# why double Sigma summation?

The lecture slides is about covariance. One page it is

on the other page, it is

Why there are double Sigma summation on the first one?Is it just a typo?

• It is simply notation. There is a double summation. One for all the $x$ and one for all the $y$.
– Eff
Commented Jan 7, 2016 at 13:50
• It is a typo. One can either use one summation sign indexed by $(x,y)$ or two summation signs indexed by $x$ and by $y$ respectively, but mixing these two options is absurd.
– Did
Commented Jan 7, 2016 at 13:52

I think a very clear definition of covariance is:

$Cov(X,Y) = \sum\limits_{x \in X}\sum\limits_{y \in Y} (x- \mu_X)(y-\mu_Y)f(x,y)$

If you define $S = X \times Y = \{(x,y) | x \in X, y \in Y\}$ (cartesian product).

Then you can rewrite the definition as:

$Cov(X,Y) = \sum\limits_{(x,y) \in S} (x- \mu_X)(y-\mu_Y)f(x,y)$

I think the first equation in your post is a confusion between the two definitions written in this answer.
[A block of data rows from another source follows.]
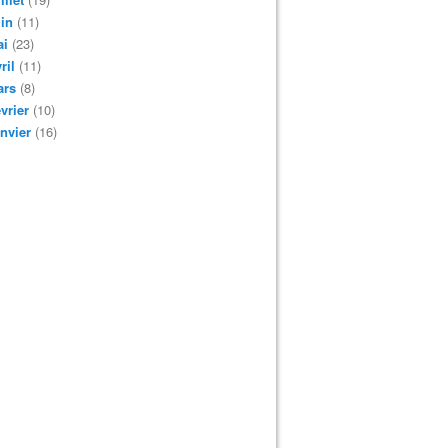
in
(11)
ai
(23)
ril
(11)
ars
(8)
vrier
(10)
nvier
(16)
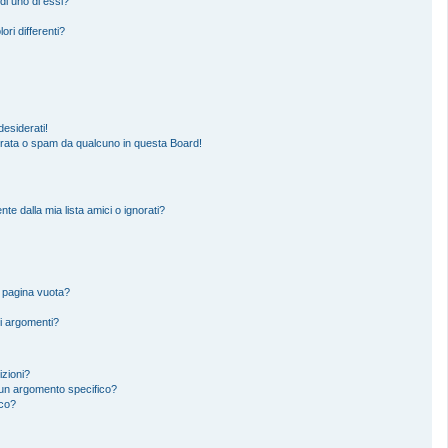
di uno di essi?
ori differenti?
esiderati!
erata o spam da qualcuno in questa Board!
 dalla mia lista amici o ignorati?
a pagina vuota?
i argomenti?
izioni?
un argomento specifico?
ico?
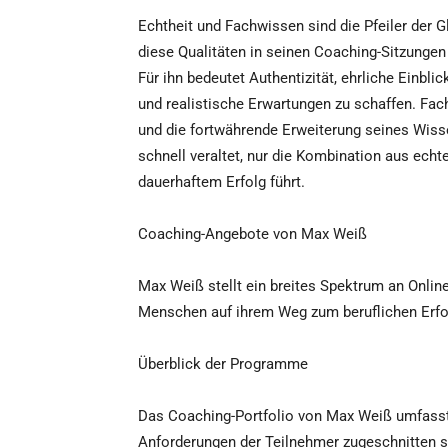
Echtheit und Fachwissen sind die Pfeiler der 
diese Qualitäten in seinen Coaching-Sitzunge
Für ihn bedeutet Authentizität, ehrliche Einbl
und realistische Erwartungen zu schaffen. Fac
und die fortwährende Erweiterung seines Wisse
schnell veraltet, nur die Kombination aus ech
dauerhaftem Erfolg führt.
Coaching-Angebote von Max Weiß
Max Weiß stellt ein breites Spektrum an Onlin
Menschen auf ihrem Weg zum beruflichen Erfol
Überblick der Programme
Das Coaching-Portfolio von Max Weiß umfasst 
Anforderungen der Teilnehmer zugeschnitten si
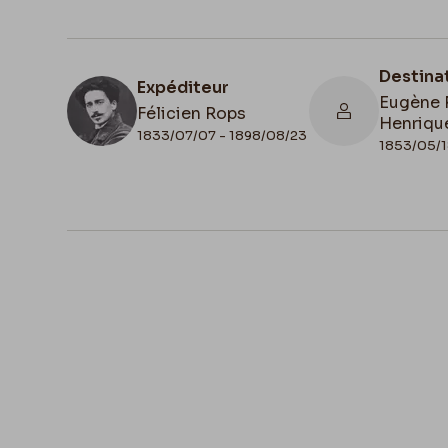
Destina
Expéditeur
Eugène 
Félicien Rops
Henriqu
1833/07/07 - 1898/08/23
1853/05/1
N° d'inventaire
Collati
Amis/RAM/132
Autogra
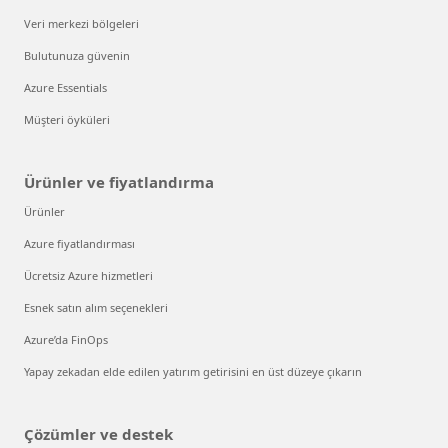
Veri merkezi bölgeleri
Bulutunuza güvenin
Azure Essentials
Müşteri öyküleri
Ürünler ve fiyatlandırma
Ürünler
Azure fiyatlandırması
Ücretsiz Azure hizmetleri
Esnek satın alım seçenekleri
Azure’da FinOps
Yapay zekadan elde edilen yatırım getirisini en üst düzeye çıkarın
Çözümler ve destek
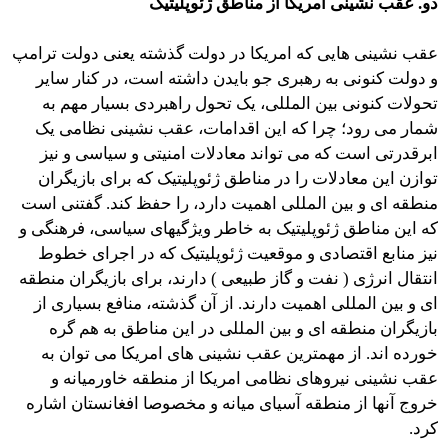
دو. عقب نشینی امریکا از مناطق ژئوپلیتیک
عقب نشینی هایی که امریکا در دولت گذشته یعنی دولت ترامپ
و دولت کنونی به رهبری جو بایدن داشته است، در کنار سایر
تحولات کنونی بین المللی، یک تحول راهبردی بسیار مهم به
شمار می رود؛ چرا که این اقدامات، عقب نشینی نظامی یک
ابرقدرتی است که می تواند معادلات امنیتی و سیاسی و نیز
توازن این معادلات را در مناطق ژئوپلیتیک که برای بازیگران
منطقه ای و بین المللی اهمیت دارد، را حفظ کند. گفتنی است
که این مناطق ژئوپلیتیک به خاطر ویژگیهای سیاسی، فرهنگی و
نیز منابع اقتصادی و موقعیت ژئوپلیتیک که در اجرای خطوط
انتقال انرژی ( نفت و گاز طبیعی ) دارند، برای بازیگران منطقه
ای و بین المللی اهمیت دارند. از آن گذشته، منافع بسیاری از
بازیگران منطقه ای و بین المللی در این مناطق به هم گره
خورده اند. از مهمترین عقب نشینی های امریکا می توان به
عقب نشینی نیروهای نظامی امریکا از منطقه خاورمیانه و
خروج آنها از منطقه آسیای میانه و مخصوصا افغانستان اشاره
کرد.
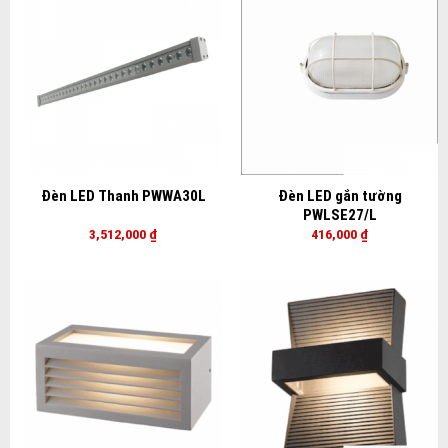
Đèn LED Thanh PWWA30L
Đèn LED gắn tường
PWLSE27/L
3,512,000
₫
416,000
₫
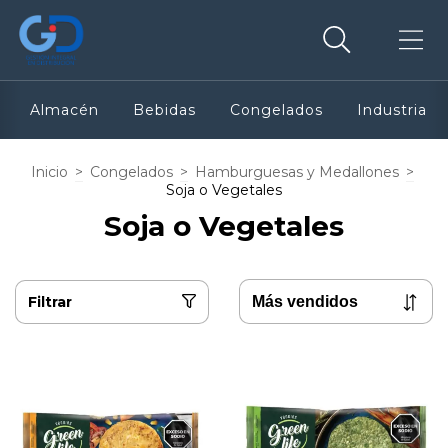
Almacén
Bebidas
Congelados
Industria
Inicio
>
Congelados
>
Hamburguesas y Medallones
>
Soja o Vegetales
Soja o Vegetales
Filtrar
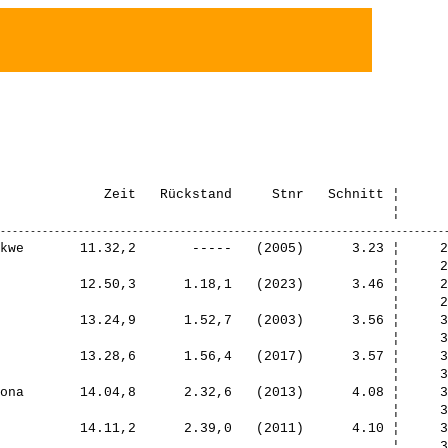
             Zeit   Rückstand     Stnr   Schnitt ¦      
  Jasmin                   16.14,8      4.42,6   (2015)      4.46 ¦     4.04   13.¦    3.57    8.¦    4.23   16.¦    3.49   17.¦
                                                                                                                                                                ¦     4.04   13.¦    8.01    9.¦   12.25   10.¦   16.14   12.¦
   13. Team Tempo Sport bikespee Di Bari Elia         Di Bari Christine    Di Bari Noé          Di Bari Valerio          16.20,2      4.48,0   (2022)      4.48 ¦     4.42   19.¦    3.38    5.¦    4.19   15.¦    3.39   16.¦
                                                                                                                                                                ¦     4.42   19.¦    8.21   14.¦   12.40   11.¦   16.20   13.¦
   14. speedy gonzales           Nägeli Marco         Haussmann Lily       Nägeli Laurin        Nägeli Nevio             16.31,9      4.59,7   (2009)      4.51 ¦     4.35   18.¦    4.25   15.¦    4.03   11.¦    3.27   12.¦
                                                                                                                                                                ¦     4.35   18.¦    9.00   17.¦   13.04   15.¦   16.31   14.¦
   15. Gedenklauf für Chidera    Ezeafulukwe Callistu Dovlo Noah           Dovlo Keanu          Colin Lienhard           16.41,9      5.09,7   (2004)      4.54 ¦     4.14   15.¦    4.03   10.¦    4.28   17.¦    3.55   18.¦
                                                                                                                                                                ¦     4.14   15.¦    8.17   12.¦   12.46   13.¦   16.41   15.¦
   16. The Flash's               Enis                 Tomas                Gian                 Stefanie                 16.45,2      5.13,0   (2014)      4.55 ¦     4.08   14.¦    4.52   17.¦    4.18   14.¦    3.25    9.¦
                                                                                                                                                                ¦     4.08   14.¦    9.01   18.¦   13.20   18.¦   16.45   16.¦
   17. Jazzercise Gruppe 3       Annamarie            Bri                  Matea                Nadine                   16.46,2      5.14,0   (2019)      4.55 ¦     4.26   17.¦    4.59   20.¦    3.43    8.¦    3.36   14.¦
                                                                                                                                                                ¦  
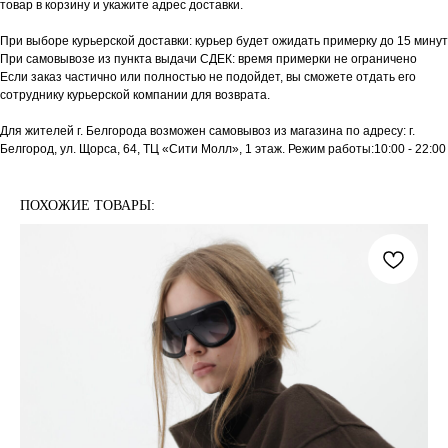
товар в корзину и укажите адрес доставки.
При выборе курьерской доставки: курьер будет ожидать примерку до 15 минут
При самовывозе из пункта выдачи СДЕК: время примерки не ограничено
Если заказ частично или полностью не подойдет, вы сможете отдать его
сотруднику курьерской компании для возврата.
Для жителей г. Белгорода возможен самовывоз из магазина по адресу: г.
Белгород, ул. Щорса, 64, ТЦ «Сити Молл», 1 этаж. Режим работы:10:00 - 22:00
ПОХОЖИЕ ТОВАРЫ:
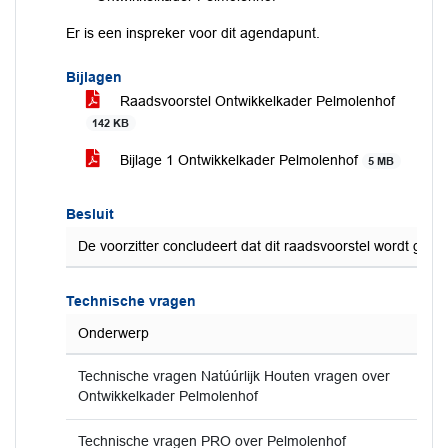
Er is een inspreker voor dit agendapunt.
Bijlagen
Raadsvoorstel Ontwikkelkader Pelmolenhof
142 KB
Bijlage 1 Ontwikkelkader Pelmolenhof
5 MB
Besluit
De voorzitter concludeert dat dit raadsvoorstel wordt gea
Technische vragen
Onderwerp
Technische vragen Natúúrlijk Houten vragen over
Ontwikkelkader Pelmolenhof
Technische vragen PRO over Pelmolenhof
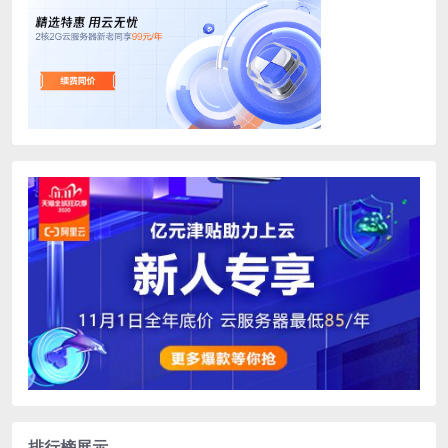
排行榜展示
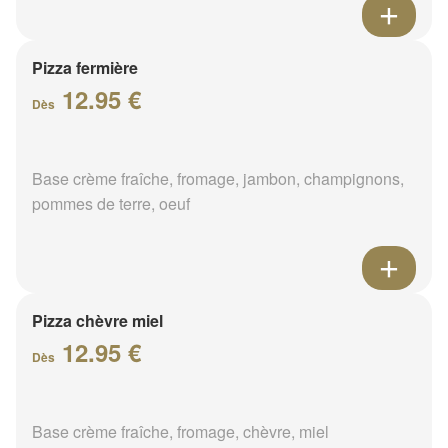
Pizza fermière
12.95 €
Dès
Base crème fraîche, fromage, jambon, champignons,
pommes de terre, oeuf
Pizza chèvre miel
12.95 €
Dès
Base crème fraîche, fromage, chèvre, miel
It is not even clear to me what summation sign $(x,y) \in S$ belongs to. However, a lot of notation abuse like this is made, if it is clear what is being meant. Which was obviously not the case here since you were confused.

It is a double summation, one over $x$ and one over $y$, so strictly speaking you need two $\Sigma$ signs on both slides.

Sometimes people leave only one just for easier notation.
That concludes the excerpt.